School Days: Scarice Recommends Hybrid Model

With less than a month to go before the school year begins, the look of that year is becoming clear.

Last night, in a Zoom meeting with the Board of Education, superintendent of schools Thomas Scarice recommended a hybrid model. It’s different at each level, but consistent in one way: All students — at least, all who do not choose full-time remote learning — would spend half their time in school, half at home.

Staples High School would have 2 cohorts, based alphabetically on last name (A-K, L-Z).

One cohort would be in school Monday and Tuesday; the other, Thursday and Friday. There would be 4 classes a day; each class is 80 minutes long. When students are not in school, they’d be online.

On Wednesday, all students would learn remotely. The highly touted Connections group meetings would be held that day too.

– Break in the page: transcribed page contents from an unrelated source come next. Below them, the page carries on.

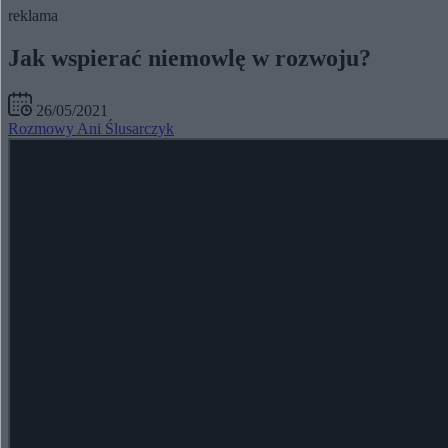
reklama
Jak wspierać niemowlę w rozwoju?
26/05/2021
Rozmowy Ani Ślusarczyk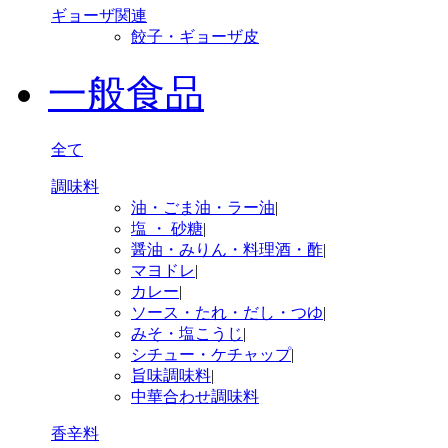
ギョーザ関連
餃子・ギョーザ皮
一般食品
全て
調味料
油・ごま油・ラー油
|
塩 ・ 砂糖
|
醤油・みりん・料理酒・酢
|
マヨドレ
|
カレー
|
ソース・たれ・だし・つゆ
|
みそ・塩こうじ
|
シチュー・ケチャップ
|
旨味調味料
|
中華合わせ調味料
香辛料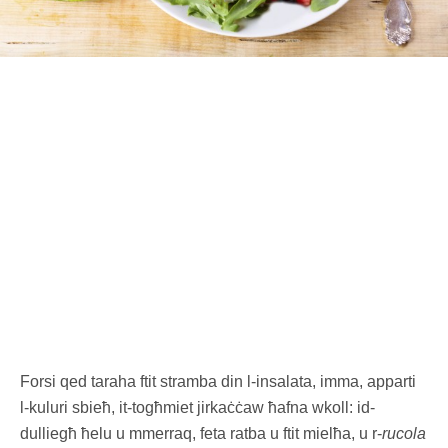
Forsi qed taraha ftit stramba din l-insalata, imma, apparti
l-kuluri sbieħ, it-togħmiet jirkaċċaw ħafna wkoll: id-
dulliegħ ħelu u mmerraq, feta ratba u ftit mielħa, u r-
rucola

The final 30 minutes of each day are set aside for teachers to support and connect with remote learners.

Staples high School

The middle school model divides students into cohorts too — both alphabetical, and based on their “home school” (Bedford or Coleytown). One group would in school Monday and Thursday, online Tuesday, Wednesday and Friday. The other group is in school Tuesday and Friday, online Monday, Wednesday and Thursday.

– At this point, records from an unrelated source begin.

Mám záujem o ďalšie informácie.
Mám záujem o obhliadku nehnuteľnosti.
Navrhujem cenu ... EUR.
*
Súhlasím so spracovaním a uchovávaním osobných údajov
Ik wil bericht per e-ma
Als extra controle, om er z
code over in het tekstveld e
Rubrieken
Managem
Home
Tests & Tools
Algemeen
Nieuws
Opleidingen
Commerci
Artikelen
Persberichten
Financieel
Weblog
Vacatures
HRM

All middle school students would be online Wednesday, from 8:30 a.m. to 12:30 p.m. On that day, teachers will have professional responsibility time from 12:30 to 3:15.

Bedford Middle School (Drone photo/Brandon Malin)

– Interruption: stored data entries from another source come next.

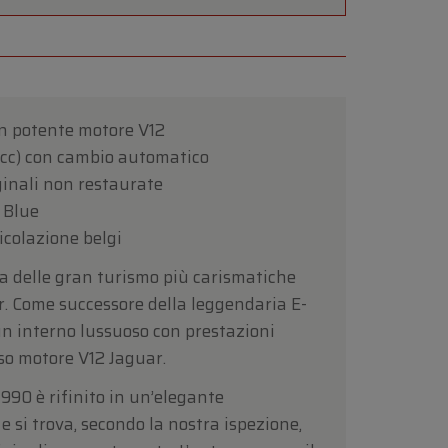
on potente motore V12
4 cc) con cambio automatico
ginali non restaurate
t Blue
colazione belgi
a delle gran turismo più carismatiche
. Come successore della leggendaria E-
n interno lussuoso con prestazioni
so motore V12 Jaguar.
990 è rifinito in un’elegante
e si trova, secondo la nostra ispezione,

The elementary school model was developed thanks to “herculean, unparalleled work” by professionals at all 5 schools, Scarice said.

The elementary model — which emphasizes literacy and math for live instruction — splits youngsters into morning and afternoon groups. There would be live “online specials” when students are home; phys. ed., art, music and Spanish are taught once a week. Small group instrumental lessons and ensembles would be taught virtually. Students would eat at home.

Stepping Stones Preschool would be “business as close to usual” as possible. The class size is 9 to less than 14, meeting state guidelines.

Long Lots Elementary School

Scarice pulled no punches in his introductory remarks. “This is not a 100% data-driven decision. Nor should it be,” he said.

Noting “we are a community and nation enveloped in fear and uncertainty,” he acknowledged that any decision would impact “students, families, teachers, staff members and the entire community. We will not be able to answer every question. This is something we’ve never done before.

“There will be a perception of winners and losers,” he acknowledged. “We must remember: Our purpose is to serve students.”

Although there is a national debate over the role and conduct of education and educators, the superintendent said, “This is a moment for our profession to shine. I am fully confident we will do this very, very well.”

The Board also heard a proposal to move the first day for students back a week, from September 1 to September 8. Those extra days are needed for staff training.

The Board of Education will vote on the hybrid models, and the calendar change, at their next meeting, on Monday.

Superintendent of schools Tom Scarice, during last night’s Zoom meeting.

8 responses to “School Days: Scarice Recommends Hybrid Model

  1. Planned brilliantly by our new Superintendant Scarice and the BOE. Thank you!

    We all hope and pray this balance can keep our kids and educators safe.

  2. When will board members meet in person as they are asking children, teachers and support staff to do?

  3. A very serious and well thought consideration of making it work. But in parenthesis, should they be thinking that if ONE student becomes ill with Covid, that they will re-shut down completely? And are there plans to help parents who will refuse to send their children to school and still want on line instruction?

    • Michelle Benner

      Plans are still vague about what happens when a case is officially reported and who will get notified. Will the classmates & teachers be notified? Will the classroom quarantine? Will siblings of classmates quarantine? There are still no clear answers from Sue Levasseur despite questions from members of the BOE & community. Thankfully, all families have the option to choose full remote learning from day one. Not sure what options teachers have. I haven’t heard anything about feedback from the teacher’s union (yet).

  4. So very impressed with the hard work that all the educators, BOE, parents and administrators put into the plan. The K-5 Plan is brilliant and honors the developmental stage of our youngest learners. 👏.

  5. Jill Greenberg

    Though this addresses the curricular issues with care and thought, there is no communication here about health and safety. Some safety is implied by having smaller class size and having students eat at home. But what about MASK MANDATE,; and until a clearly defined plan for responding to reported illness is communicated, it seems fool hearty to consider having students return to in class instruction. To my way of thinking this is the beginning of a conversation and clearly the system is not yet ready to safely open.

  6. If I had school-age children, I would keep them home.

    • I agree. I have intelligent grandchildren in schools in Maryland, and Denver and California; some of their districts have made the decision to continue online, but their parents have made the decision and rightly so. to keep them home, and between caring parents ,volunteers and on line teaching, it may not be the best of learning situations, but it is more important that they are all safe. There is not yet enough information in the school plans to address certain situations and no child should be back to school until all they have been addressed.
      As a former teacher, if I were asked to report to class, I would not.